Since Shelly taught in Monroe last year and we frequent the Monroe Farmers Market on Saturdays, I’m especially interested in Monroe’s history, including civil rights era history. Williams was a notable and controversial person throughout his life, but especially in the 1960s because of his public positions on African Americans’ right to self-defense, his perspectives on non-violence in the US struggle for civil rights, and his travel to China, Cuba and Vietnam as he publicly denounced the United States for multiple reasons.

Over the 2023 Christmas holidays Shelly and I visited the relatively new “social district” in Monroe, North Carolina, and learned from one of the adult beverage establishment proprietors that the Klu Klux Klan (KKK) had been a large and active organization in Monroe throughout the “Reconstruction” era as well as the years of Jim Crow and the Civil Rights struggle. The Robert F. Williams Wikipedia article, while needing a few citations, definitely confirms the historical accuracy of that observation. This is both sobering and intriguing to me.

I was really shocked last year that at Shelly’s public elementary school in Monroe, that there was absolutely NO PUBLIC MENTION or recognition of the Dr. Martin Luther King, Jr holiday. The school was in session that day, there was not a school assembly about it… There was not even a single MENTION of the holiday or Dr. King by school administrators or district leadership, in any official communications with faculty / staff or their community.
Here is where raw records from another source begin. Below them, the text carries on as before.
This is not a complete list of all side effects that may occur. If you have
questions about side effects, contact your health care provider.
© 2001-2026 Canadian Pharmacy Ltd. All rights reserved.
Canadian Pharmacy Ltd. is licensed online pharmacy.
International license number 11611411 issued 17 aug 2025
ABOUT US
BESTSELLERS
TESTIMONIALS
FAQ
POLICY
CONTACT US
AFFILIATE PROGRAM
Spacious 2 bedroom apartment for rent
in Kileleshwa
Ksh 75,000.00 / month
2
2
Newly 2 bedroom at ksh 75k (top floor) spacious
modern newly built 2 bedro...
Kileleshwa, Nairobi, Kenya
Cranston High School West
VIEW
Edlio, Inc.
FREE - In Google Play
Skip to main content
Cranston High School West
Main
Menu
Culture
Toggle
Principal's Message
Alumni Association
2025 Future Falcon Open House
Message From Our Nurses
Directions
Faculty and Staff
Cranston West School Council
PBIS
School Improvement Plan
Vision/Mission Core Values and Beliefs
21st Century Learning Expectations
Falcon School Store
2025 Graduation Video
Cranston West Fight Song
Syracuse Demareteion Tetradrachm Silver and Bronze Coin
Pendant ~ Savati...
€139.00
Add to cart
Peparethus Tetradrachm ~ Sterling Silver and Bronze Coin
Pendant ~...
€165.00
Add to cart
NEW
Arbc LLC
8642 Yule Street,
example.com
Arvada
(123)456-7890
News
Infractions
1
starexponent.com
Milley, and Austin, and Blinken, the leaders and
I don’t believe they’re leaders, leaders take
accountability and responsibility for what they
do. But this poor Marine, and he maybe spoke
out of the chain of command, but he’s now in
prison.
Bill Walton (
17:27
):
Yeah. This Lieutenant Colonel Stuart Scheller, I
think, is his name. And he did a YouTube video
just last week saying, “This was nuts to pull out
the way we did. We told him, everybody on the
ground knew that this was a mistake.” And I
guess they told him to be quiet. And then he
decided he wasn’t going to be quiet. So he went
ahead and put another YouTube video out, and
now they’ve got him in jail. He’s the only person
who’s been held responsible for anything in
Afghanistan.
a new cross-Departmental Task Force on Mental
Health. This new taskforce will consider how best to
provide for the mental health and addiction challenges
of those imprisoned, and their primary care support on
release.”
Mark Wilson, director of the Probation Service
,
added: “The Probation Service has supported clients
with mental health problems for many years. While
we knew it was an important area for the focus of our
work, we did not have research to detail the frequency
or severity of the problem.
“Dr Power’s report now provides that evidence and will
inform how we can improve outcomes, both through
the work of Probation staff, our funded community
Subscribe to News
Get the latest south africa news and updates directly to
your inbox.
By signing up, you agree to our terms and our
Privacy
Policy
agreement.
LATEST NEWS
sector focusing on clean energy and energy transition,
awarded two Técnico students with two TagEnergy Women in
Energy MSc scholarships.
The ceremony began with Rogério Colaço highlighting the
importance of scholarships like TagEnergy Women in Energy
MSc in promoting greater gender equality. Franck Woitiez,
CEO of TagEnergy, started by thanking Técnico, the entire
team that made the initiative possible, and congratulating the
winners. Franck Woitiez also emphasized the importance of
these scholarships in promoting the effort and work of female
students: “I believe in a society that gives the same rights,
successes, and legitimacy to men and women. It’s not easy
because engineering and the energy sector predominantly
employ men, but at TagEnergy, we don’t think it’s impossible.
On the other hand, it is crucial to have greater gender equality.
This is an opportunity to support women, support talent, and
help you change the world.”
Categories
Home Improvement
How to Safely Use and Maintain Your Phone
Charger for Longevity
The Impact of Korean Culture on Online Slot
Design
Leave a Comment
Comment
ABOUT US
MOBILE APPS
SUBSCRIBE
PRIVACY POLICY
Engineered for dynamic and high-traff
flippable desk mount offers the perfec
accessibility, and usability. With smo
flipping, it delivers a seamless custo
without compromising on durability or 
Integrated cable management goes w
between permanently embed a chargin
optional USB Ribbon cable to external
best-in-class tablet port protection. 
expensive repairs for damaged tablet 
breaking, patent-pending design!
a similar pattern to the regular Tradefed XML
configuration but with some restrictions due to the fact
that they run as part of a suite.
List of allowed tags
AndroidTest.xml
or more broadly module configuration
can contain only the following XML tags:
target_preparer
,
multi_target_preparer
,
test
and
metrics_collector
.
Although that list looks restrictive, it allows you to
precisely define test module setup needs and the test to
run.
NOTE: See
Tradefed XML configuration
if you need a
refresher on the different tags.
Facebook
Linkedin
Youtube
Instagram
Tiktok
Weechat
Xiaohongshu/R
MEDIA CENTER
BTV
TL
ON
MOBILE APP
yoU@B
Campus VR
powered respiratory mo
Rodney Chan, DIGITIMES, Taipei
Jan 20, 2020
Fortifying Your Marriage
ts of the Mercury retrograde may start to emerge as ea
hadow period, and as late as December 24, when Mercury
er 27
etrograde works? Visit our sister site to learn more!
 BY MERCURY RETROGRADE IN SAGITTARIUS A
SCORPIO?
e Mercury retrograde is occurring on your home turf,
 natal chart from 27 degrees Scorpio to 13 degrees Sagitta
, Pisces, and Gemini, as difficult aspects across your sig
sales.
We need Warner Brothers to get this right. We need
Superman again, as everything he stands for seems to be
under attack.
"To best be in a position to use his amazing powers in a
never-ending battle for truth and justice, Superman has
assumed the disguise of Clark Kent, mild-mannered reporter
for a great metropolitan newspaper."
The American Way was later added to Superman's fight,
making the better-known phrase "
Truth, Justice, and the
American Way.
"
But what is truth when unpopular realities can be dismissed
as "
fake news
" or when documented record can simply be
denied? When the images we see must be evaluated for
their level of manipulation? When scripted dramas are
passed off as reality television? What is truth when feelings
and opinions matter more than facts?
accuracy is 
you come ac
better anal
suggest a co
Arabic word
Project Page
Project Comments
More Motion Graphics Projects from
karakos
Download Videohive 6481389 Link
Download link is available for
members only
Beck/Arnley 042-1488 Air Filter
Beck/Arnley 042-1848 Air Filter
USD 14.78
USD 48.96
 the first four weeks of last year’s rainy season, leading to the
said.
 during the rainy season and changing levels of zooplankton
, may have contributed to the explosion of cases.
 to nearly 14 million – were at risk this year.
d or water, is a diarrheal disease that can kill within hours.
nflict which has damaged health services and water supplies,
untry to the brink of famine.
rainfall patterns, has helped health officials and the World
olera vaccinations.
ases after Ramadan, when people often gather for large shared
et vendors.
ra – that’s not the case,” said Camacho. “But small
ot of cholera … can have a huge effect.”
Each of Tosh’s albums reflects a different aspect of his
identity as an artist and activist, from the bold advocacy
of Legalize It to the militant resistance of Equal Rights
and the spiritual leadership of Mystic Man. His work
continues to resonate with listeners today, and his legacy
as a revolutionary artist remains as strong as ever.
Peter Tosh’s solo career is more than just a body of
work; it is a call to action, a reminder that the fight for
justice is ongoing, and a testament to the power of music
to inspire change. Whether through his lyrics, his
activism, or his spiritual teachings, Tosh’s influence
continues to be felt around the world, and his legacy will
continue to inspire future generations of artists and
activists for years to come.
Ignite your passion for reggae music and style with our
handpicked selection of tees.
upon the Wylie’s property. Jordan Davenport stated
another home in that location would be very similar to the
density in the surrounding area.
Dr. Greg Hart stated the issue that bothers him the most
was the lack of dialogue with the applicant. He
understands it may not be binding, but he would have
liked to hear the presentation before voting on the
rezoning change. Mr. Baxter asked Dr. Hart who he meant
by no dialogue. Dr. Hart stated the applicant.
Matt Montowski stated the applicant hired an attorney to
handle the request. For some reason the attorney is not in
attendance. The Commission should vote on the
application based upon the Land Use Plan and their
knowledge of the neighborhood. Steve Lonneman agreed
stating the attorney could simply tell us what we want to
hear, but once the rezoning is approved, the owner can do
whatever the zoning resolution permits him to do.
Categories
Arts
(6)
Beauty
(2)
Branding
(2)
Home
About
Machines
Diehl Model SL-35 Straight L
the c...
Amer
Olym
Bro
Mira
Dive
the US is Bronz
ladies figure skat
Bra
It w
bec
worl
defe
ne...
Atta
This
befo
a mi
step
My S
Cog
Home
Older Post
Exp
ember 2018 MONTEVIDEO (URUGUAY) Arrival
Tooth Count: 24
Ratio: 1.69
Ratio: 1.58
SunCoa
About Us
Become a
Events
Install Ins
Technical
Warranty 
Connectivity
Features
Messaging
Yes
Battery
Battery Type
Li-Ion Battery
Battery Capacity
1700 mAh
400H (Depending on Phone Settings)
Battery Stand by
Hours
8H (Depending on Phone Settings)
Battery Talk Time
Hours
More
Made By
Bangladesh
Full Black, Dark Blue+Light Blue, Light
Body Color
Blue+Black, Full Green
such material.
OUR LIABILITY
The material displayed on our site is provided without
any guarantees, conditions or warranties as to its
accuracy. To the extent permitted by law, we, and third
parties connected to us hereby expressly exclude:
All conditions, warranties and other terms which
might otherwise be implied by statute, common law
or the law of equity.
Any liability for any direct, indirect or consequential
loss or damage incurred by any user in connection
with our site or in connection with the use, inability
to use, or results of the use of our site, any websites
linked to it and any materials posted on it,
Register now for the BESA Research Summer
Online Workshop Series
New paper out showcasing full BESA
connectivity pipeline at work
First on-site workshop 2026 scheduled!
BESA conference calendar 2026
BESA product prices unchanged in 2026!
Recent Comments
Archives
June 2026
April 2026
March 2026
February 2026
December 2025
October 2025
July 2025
The (relatively) recent history of Monroe revealed in the Robert F. Williams Wikipedia article serves as an instructive backgrounder on why the MLK holiday was not even acknowledged last year at Shelly’s elementary school.

The U.S. Civil Rights era in the 1960s and even the US Civil War in 1861 – 1865 is such recent history, in relative terms. We still have deep racial wounds and divides in our community and nation, for which we need to seek healing and reconciliation.

My prayers tonight include all members of our community, that we would all both see and recognize the universal human rights which are the birthright of every human being on our planet, regardless of skin color or gender identification.

Let us each strive to act as cultural healers, not warriors. May God heal the deep wounds and scars in our lives and in the lives of our neighbors and fellow citizens.